By Julie Kainz and David Arndt
The data infrastructure market is enormous, and largely untapped. The estimated TAM for cloud data platforms stands at $81bn, and even leading innovators have achieved minimal penetration. With Gartner predicting data infrastructure spend to grow by 6 percent in 2021, the opportunity for challengers, and the investors who can identify them, is vast.
Snowflake has taken an early (and significant) lead. But the company also provides a blueprint for the next generation of data infrastructure players to build and iterate upon. Data warehouses and query engines that can innovate both their product and their go-to-market strategy are the ones to watch.
The evolution of data warehousing
The data infrastructure landscape is increasingly complex. It’s evolved significantly from the relational databases pioneered by IBM in the 1980s, and the early warehouses of the 90s.
That evolution has gathered speed over the last ten years; businesses have progressed from collecting and storing unstructured data on-premise, to more sophisticated models that allow them to mine data for insights and improvements. It’s only in the last decade that warehouses and query engines in particular have taken off, with a focus on boosting speed, performance and cost optimisation.
A handful of technologies — and this is by no means an exhaustive list — are responsible for driving that change.
What data infrastructure 3.0 will look like?
So in a rapidly developing market, how do we identify the next big data infrastructure success story? Obviously, product innovation is important.
Innovation could either come as an improvement to a subelement of the existing stack, or technology that completely rethinks warehousing architecture. Either way, it will need to be significant: new entrants will have to prove 10–100x performance to gain initial market share.
One way for them to take an early lead is by adding speed and efficiency. Today’s solutions don’t fully leverage architectural improvements that would allow queries to run faster, and that leaves a gap for new entrants.
It’s also critical to look at where new solutions fit into the existing data stack. Positioning-wise, the big winners will be sticky. Addressing a range of use cases, areas of business and data sets will encourage uptake by different teams across organisations. Likewise, the ability to offer dynamic tooling so users can invoke whichever works best for the query, and a range of products that boost the performance of that tooling, will be key.

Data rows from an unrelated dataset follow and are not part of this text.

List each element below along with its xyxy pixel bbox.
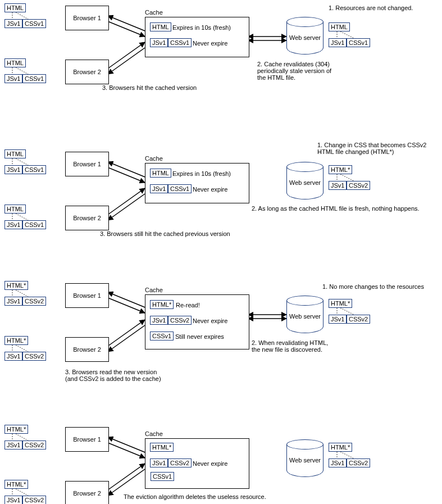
cache-label: Cache	[145, 9, 163, 16]
svg-line-8	[108, 188, 145, 215]
cache-js: JSv1	[150, 184, 168, 193]
web-server-label: Web server	[289, 313, 321, 320]
svg-line-3	[108, 48, 145, 74]
browser-1: Browser 1	[65, 427, 109, 452]
svg-line-12	[108, 320, 145, 346]
server-html: HTML*	[329, 299, 352, 308]
browser-2: Browser 2	[65, 481, 109, 504]
file-html: HTML*	[4, 480, 28, 489]
eviction-note: The eviction algorithm deletes the usele…	[124, 493, 266, 500]
server-html: HTML	[329, 22, 350, 31]
server-js: JSv1	[329, 315, 347, 324]
browser-2: Browser 2	[65, 337, 109, 362]
server-js: JSv1	[329, 38, 347, 47]
note-2: 2. When revalidating HTML, the new file …	[252, 339, 328, 353]
file-js: JSv1	[4, 297, 22, 306]
cache-html: HTML*	[150, 300, 174, 309]
cache-js: JSv1	[150, 458, 168, 467]
svg-line-19	[108, 469, 145, 496]
svg-line-13	[108, 325, 145, 352]
file-js: JSv1	[4, 496, 22, 504]
web-server-label: Web server	[289, 457, 321, 464]
server-html: HTML*	[329, 165, 352, 174]
file-css: CSSv1	[22, 74, 46, 83]
svg-line-2	[108, 42, 145, 69]
cache-css-old-status: Still never expires	[175, 333, 224, 340]
browser-1: Browser 1	[65, 6, 109, 30]
browser-1: Browser 1	[65, 283, 109, 308]
file-css: CSSv1	[22, 19, 46, 28]
note-3: 3. Browsers still hit the cached previou…	[100, 230, 230, 237]
cache-css-evicted: CSSv1	[151, 472, 174, 481]
note-1: 1. Change in CSS that becomes CSSv2 HTML…	[317, 142, 426, 155]
file-js: JSv1	[4, 220, 22, 229]
cache-css: CSSv2	[168, 316, 192, 325]
cache-css: CSSv1	[168, 184, 192, 193]
cylinder-top-icon	[286, 17, 323, 27]
note-1: 1. Resources are not changed.	[329, 4, 413, 11]
file-html: HTML*	[4, 281, 28, 290]
cache-assets-status: Never expire	[193, 40, 227, 47]
note-3: 3. Browsers read the new version (and CS…	[65, 369, 161, 382]
file-html: HTML*	[4, 425, 28, 434]
file-js: JSv1	[4, 352, 22, 361]
cache-html: HTML	[150, 22, 171, 31]
file-css: CSSv2	[22, 496, 46, 504]
cache-js: JSv1	[150, 316, 168, 325]
file-css: CSSv2	[22, 352, 46, 361]
cache-css: CSSv2	[168, 458, 192, 467]
cache-html-status: Expires in 10s (fresh)	[172, 24, 231, 31]
note-2: 2. Cache revalidates (304) periodically …	[257, 61, 331, 81]
browser-2: Browser 2	[65, 206, 109, 230]
file-html: HTML*	[4, 336, 28, 345]
note-2: 2. As long as the cached HTML file is fr…	[252, 205, 420, 212]
cache-html: HTML*	[150, 443, 174, 452]
web-server-label: Web server	[289, 179, 321, 186]
browser-2: Browser 2	[65, 60, 109, 84]
file-css: CSSv1	[22, 165, 46, 174]
cache-css: CSSv1	[168, 38, 192, 47]
svg-line-9	[108, 194, 145, 220]
cache-assets-status: Never expire	[193, 317, 227, 324]
cache-html-status: Expires in 10s (fresh)	[172, 170, 231, 177]
file-html: HTML	[4, 58, 26, 67]
cache-label: Cache	[145, 287, 163, 293]
svg-line-18	[108, 464, 145, 490]
cylinder-top-icon	[286, 162, 323, 172]
file-css: CSSv2	[22, 297, 46, 306]
cylinder-top-icon	[286, 296, 323, 306]
file-html: HTML	[4, 149, 26, 158]
note-3: 3. Browsers hit the cached version	[102, 84, 197, 91]
cache-label: Cache	[145, 155, 163, 162]
web-server-label: Web server	[289, 34, 321, 41]
server-js: JSv1	[329, 458, 347, 467]
file-js: JSv1	[4, 74, 22, 83]
file-js: JSv1	[4, 165, 22, 174]
file-js: JSv1	[4, 441, 22, 449]
server-js: JSv1	[329, 181, 347, 190]
server-css: CSSv2	[347, 458, 370, 467]
cache-assets-status: Never expire	[193, 186, 227, 193]
note-1: 1. No more changes to the resources	[322, 283, 424, 290]
file-js: JSv1	[4, 19, 22, 28]
cylinder-top-icon	[286, 439, 323, 449]
cache-css-old: CSSv1	[150, 332, 174, 340]
server-html: HTML*	[329, 443, 352, 452]
server-css: CSSv2	[347, 181, 370, 190]
cache-label: Cache	[145, 430, 163, 437]
cache-js: JSv1	[150, 38, 168, 47]
file-html: HTML	[4, 3, 26, 12]
diagram: HTML JSv1 CSSv1 Browser 1 HTML JSv1 CSSv…	[0, 0, 442, 504]
browser-1: Browser 1	[65, 152, 109, 176]
server-css: CSSv2	[347, 315, 370, 324]
file-css: CSSv2	[22, 441, 46, 449]
cache-html: HTML	[150, 169, 171, 178]
cache-html-status: Re-read!	[176, 302, 200, 308]
cache-assets-status: Never expire	[193, 460, 227, 467]
file-html: HTML	[4, 205, 26, 214]
server-css: CSSv1	[347, 38, 370, 47]
file-css: CSSv1	[22, 220, 46, 229]
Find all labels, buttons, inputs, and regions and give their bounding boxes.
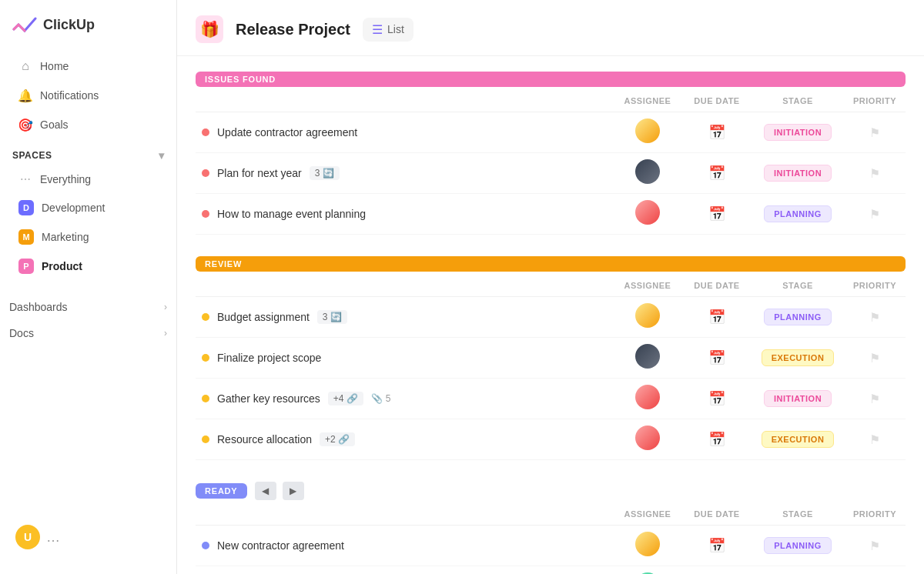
- task-dot: [202, 169, 209, 177]
- flag-icon[interactable]: ⚑: [869, 167, 880, 180]
- table-row[interactable]: Gather key resources +4 🔗 📎5 📅: [196, 379, 906, 419]
- nav-docs[interactable]: Docs ›: [0, 320, 176, 346]
- th-priority: PRIORITY: [844, 90, 906, 112]
- stage-cell: PLANNING: [752, 526, 844, 566]
- nav-home-label: Home: [40, 60, 69, 72]
- nav-home[interactable]: ⌂ Home: [6, 52, 170, 80]
- group-issues: ISSUES FOUND ASSIGNEE DUE DATE STAGE PRI…: [196, 72, 906, 235]
- task-name: Plan for next year: [217, 167, 302, 179]
- task-name: Finalize project scope: [217, 352, 321, 364]
- nav-notifications-label: Notifications: [40, 89, 99, 102]
- task-dot: [202, 542, 209, 549]
- th-name: [196, 90, 613, 112]
- flag-icon[interactable]: ⚑: [869, 392, 880, 405]
- avatar: U: [15, 525, 40, 549]
- flag-icon[interactable]: ⚑: [869, 311, 880, 324]
- task-dot: [202, 210, 209, 218]
- calendar-icon: 📅: [708, 350, 725, 365]
- sidebar-item-everything[interactable]: ⋯ Everything: [6, 166, 170, 192]
- th-name: [196, 503, 613, 526]
- stage-cell: EXECUTION: [752, 566, 844, 575]
- table-row[interactable]: Budget assignment 3 🔄 📅 PLANNING: [196, 297, 906, 338]
- chevron-right-icon: ›: [164, 328, 167, 339]
- duedate-cell: 📅: [682, 526, 752, 566]
- table-row[interactable]: New contractor agreement 📅 PLANNING: [196, 526, 906, 566]
- task-name: How to manage event planning: [217, 208, 366, 220]
- flag-icon[interactable]: ⚑: [869, 208, 880, 221]
- ready-header-row: ASSIGNEE DUE DATE STAGE PRIORITY: [196, 503, 906, 526]
- collapse-button[interactable]: ◀: [255, 482, 276, 500]
- table-row[interactable]: Update contractor agreement 📅 INITIATION: [196, 112, 906, 153]
- duedate-cell: 📅: [682, 419, 752, 460]
- sidebar-item-marketing[interactable]: M Marketing: [6, 223, 170, 251]
- avatar: [635, 303, 660, 328]
- issues-header-row: ASSIGNEE DUE DATE STAGE PRIORITY: [196, 90, 906, 112]
- view-toggle-button[interactable]: ☰ List: [363, 18, 413, 42]
- dots-icon: ⋯: [18, 172, 32, 186]
- flag-icon[interactable]: ⚑: [869, 352, 880, 365]
- task-dot: [202, 354, 209, 362]
- bell-icon: 🔔: [18, 88, 32, 102]
- stage-cell: INITIATION: [752, 112, 844, 153]
- th-duedate: DUE DATE: [682, 90, 752, 112]
- priority-cell: ⚑: [844, 153, 906, 194]
- table-row[interactable]: Plan for next year 3 🔄 📅 INITIATION: [196, 153, 906, 194]
- main-content: 🎁 Release Project ☰ List ISSUES FOUND AS…: [177, 0, 924, 574]
- task-dot: [202, 128, 209, 136]
- flag-icon[interactable]: ⚑: [869, 126, 880, 139]
- user-area[interactable]: U …: [6, 519, 170, 556]
- chevron-right-icon: ›: [164, 302, 167, 312]
- sidebar: ClickUp ⌂ Home 🔔 Notifications 🎯 Goals S…: [0, 0, 177, 574]
- task-name: Update contractor agreement: [217, 126, 357, 138]
- th-assignee: ASSIGNEE: [613, 275, 682, 297]
- priority-cell: ⚑: [844, 297, 906, 338]
- ready-table: ASSIGNEE DUE DATE STAGE PRIORITY New con…: [196, 503, 906, 574]
- content-area: ISSUES FOUND ASSIGNEE DUE DATE STAGE PRI…: [177, 56, 924, 574]
- stage-badge: PLANNING: [764, 537, 831, 554]
- task-dot: [202, 395, 209, 402]
- nav-dashboards[interactable]: Dashboards ›: [0, 294, 176, 320]
- duedate-cell: 📅: [682, 112, 752, 153]
- sidebar-item-development[interactable]: D Development: [6, 194, 170, 222]
- ellipsis-icon: …: [46, 529, 60, 546]
- assignee-cell: [613, 153, 682, 194]
- flag-icon[interactable]: ⚑: [869, 539, 880, 552]
- nav-goals-label: Goals: [40, 118, 69, 131]
- task-dot: [202, 313, 209, 321]
- avatar: [635, 118, 660, 143]
- product-dot: P: [18, 259, 34, 274]
- group-ready: READY ◀ ▶ ASSIGNEE DUE DATE STAGE PRIORI…: [196, 482, 906, 574]
- stage-cell: PLANNING: [752, 297, 844, 338]
- logo-area: ClickUp: [0, 12, 176, 52]
- priority-cell: ⚑: [844, 194, 906, 235]
- task-count-badge: 3 🔄: [310, 166, 340, 180]
- th-stage: STAGE: [752, 90, 844, 112]
- table-row[interactable]: Finalize project scope 📅 EXECUTION: [196, 338, 906, 379]
- calendar-icon: 📅: [708, 391, 725, 406]
- priority-cell: ⚑: [844, 566, 906, 575]
- priority-cell: ⚑: [844, 112, 906, 153]
- table-row[interactable]: Refresh company website 5 📎 📅 EXECUTION: [196, 566, 906, 575]
- th-assignee: ASSIGNEE: [613, 503, 682, 526]
- task-name: Resource allocation: [217, 433, 312, 446]
- calendar-icon: 📅: [708, 309, 725, 325]
- th-duedate: DUE DATE: [682, 503, 752, 526]
- th-stage: STAGE: [752, 503, 844, 526]
- nav-notifications[interactable]: 🔔 Notifications: [6, 82, 170, 109]
- assignee-cell: [613, 526, 682, 566]
- assignee-cell: [613, 419, 682, 460]
- flag-icon[interactable]: ⚑: [869, 433, 880, 446]
- nav-goals[interactable]: 🎯 Goals: [6, 111, 170, 138]
- avatar: [635, 385, 660, 409]
- task-extra-badge: +2 🔗: [320, 432, 355, 446]
- duedate-cell: 📅: [682, 194, 752, 235]
- expand-button[interactable]: ▶: [283, 482, 304, 500]
- sidebar-item-everything-label: Everything: [40, 173, 91, 185]
- stage-cell: PLANNING: [752, 194, 844, 235]
- table-row[interactable]: Resource allocation +2 🔗 📅 EXECUTION: [196, 419, 906, 460]
- clickup-logo: [12, 12, 37, 37]
- group-review: REVIEW ASSIGNEE DUE DATE STAGE PRIORITY: [196, 256, 906, 460]
- marketing-dot: M: [18, 229, 34, 245]
- sidebar-item-product[interactable]: P Product: [6, 252, 170, 280]
- table-row[interactable]: How to manage event planning 📅 PLANNING: [196, 194, 906, 235]
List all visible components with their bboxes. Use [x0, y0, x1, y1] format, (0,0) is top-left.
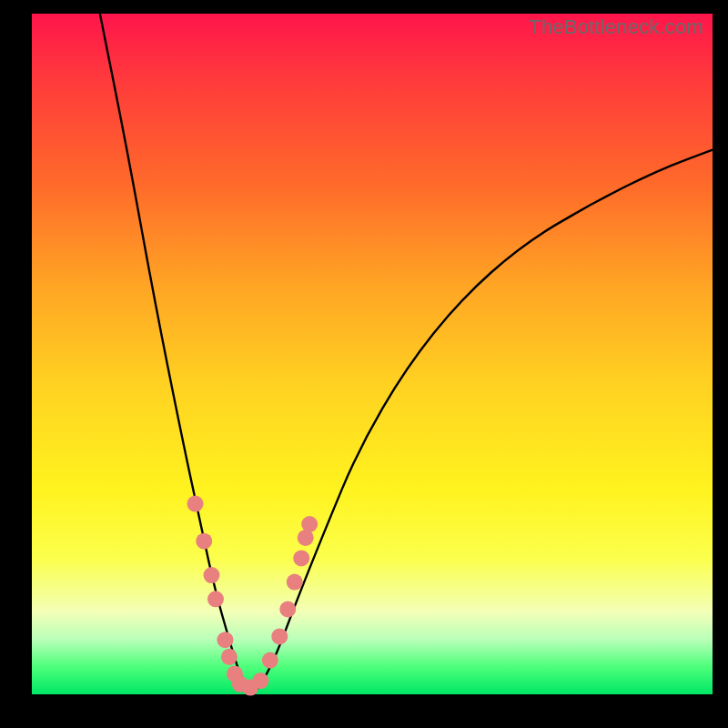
marker-point: [271, 628, 288, 644]
bottleneck-curve: [100, 14, 713, 691]
marker-point: [187, 496, 204, 512]
marker-point: [279, 602, 296, 618]
marker-point: [203, 567, 219, 583]
marker-point: [217, 632, 233, 648]
plot-area: TheBottleneck.com: [32, 14, 713, 694]
marker-point: [196, 533, 212, 550]
marker-point: [301, 516, 318, 532]
curve-svg: [32, 14, 713, 694]
marker-point: [207, 591, 224, 607]
marker-point: [262, 652, 278, 669]
marker-point: [293, 550, 309, 566]
marker-point: [221, 649, 238, 665]
chart-stage: TheBottleneck.com: [0, 0, 728, 728]
marker-point: [252, 672, 268, 689]
marker-point: [287, 574, 303, 591]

That’s because current cloud data warehouses are built to be expensive; every incremental query costs, and users can’t currently pick their own resources. New entrants that offer more flexibility could be very attractive.
There are upcoming players in both query engine and warehousing space, challenging incumbents.
Go-to-market and business model innovation
But to really see scale, innovators will need to match a strong product with a strong go-to-market strategy.
Land and expand was a model that worked well for Snowflake. Large enterprise customers are willing to buy a diversified stack, but tend to stick with products long-term once they commit. Instead of asking for a costly rip-and-replace, Snowflake started with one subset of data or business unit. They made it easy to get set up with “Snowpipes” that deliver data from source to cloud, as well as data prep partnerships. But new entrants might struggle to replicate Snowflake’s success, unless they make it easy to get started with specific use cases early on.
Snowflake’s pay-as-you-go pricing has also been popular with customers who prefer a consumption-based model, despite the higher cost at scale. New entrants might be able to gain market share by doing things differently and giving customers more cost control. Under current pricing structures, data can become prohibitively expensive, curtailing the full potential of infrastructure products. Scaling without concern over cost constraints could help companies make more use of their data, so providers could create compounding value.
Companies are never going to have less data. This means the value of contracts can expand over time, and is why net dollar retention is such a potent measure for software companies.
Where Snowflake has played by-the-book is in its enterprise sales approach. Though a lot of customers initially try the product self-service, Snowflake still typically sells from the top-down. It’s worked to date because data infrastructure investments are big decisions made once and expected to last a long time. But as enterprises continue to tool (most now use over 700, with multiple first-users across the business), there could be an opportunity to sell more bottom-up. Snyk has pioneered this approach in the security space.
Market leaders currently only hold about 10–15 percent market share of the very narrowly-defined data warehouse market. Since enterprises are open to buying more than one solution, there’s a massive opportunity for those that can prove significant performance improvements or commercial incentives.
Dawn and data infrastructure
At Dawn, we are proud to have backed many unicorns and rising stars in the wider data infrastructure landscape over the years. From data science & analytics (Dataiku, Quantexa), to data exchanges & marketplaces (Harbr), data governance (Collibra), big data cost infrastructure (Granulate), data integration tools, and cloud data warehouses — we continue to follow the rapid developments in the space with the utmost excitement.